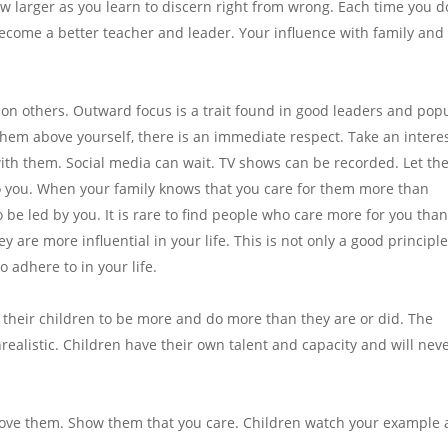
ow larger as you learn to discern right from wrong. Each time you d
l become a better teacher and leader. Your influence with family and
 on others. Outward focus is a trait found in good leaders and pop
hem above yourself, there is an immediate respect. Take an interes
with them. Social media can wait. TV shows can be recorded. Let t
o you. When your family knows that you care for them more than
 be led by you. It is rare to find people who care more for you tha
y are more influential in your life. This is not only a good principle
to adhere to in your life.
 their children to be more and do more than they are or did. The
nrealistic. Children have their own talent and capacity and will nev
. Love them. Show them that you care. Children watch your example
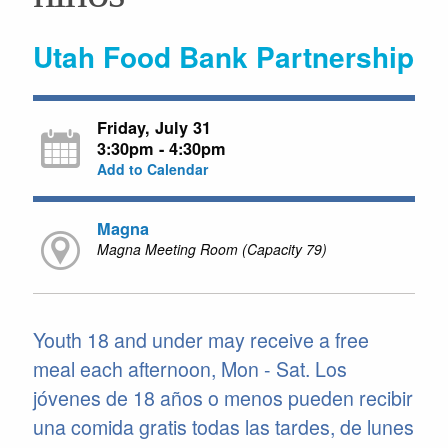
Utah Food Bank Partnership
Friday, July 31
3:30pm - 4:30pm
Add to Calendar
Magna
Magna Meeting Room (Capacity 79)
Youth 18 and under may receive a free
meal each afternoon, Mon - Sat. Los
jóvenes de 18 años o menos pueden recibir
una comida gratis todas las tardes, de lunes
————————
* **Exercise goal**: Look above for the line with "to adhere to in your life." and the line with "Magna Meeting Room (Capacity 79)", then copy exactly the lines from the first through the second, both kept, with no pictures.

* **Result of the exercise**:
to adhere to in your life.
 their children to be more and do more than they are or did. The
nrealistic. Children have their own talent and capacity and will nev
. Love them. Show them that you care. Children watch your example
Utah Food Bank Partnership
Friday, July 31
3:30pm - 4:30pm
Add to Calendar
Magna
Magna Meeting Room (Capacity 79)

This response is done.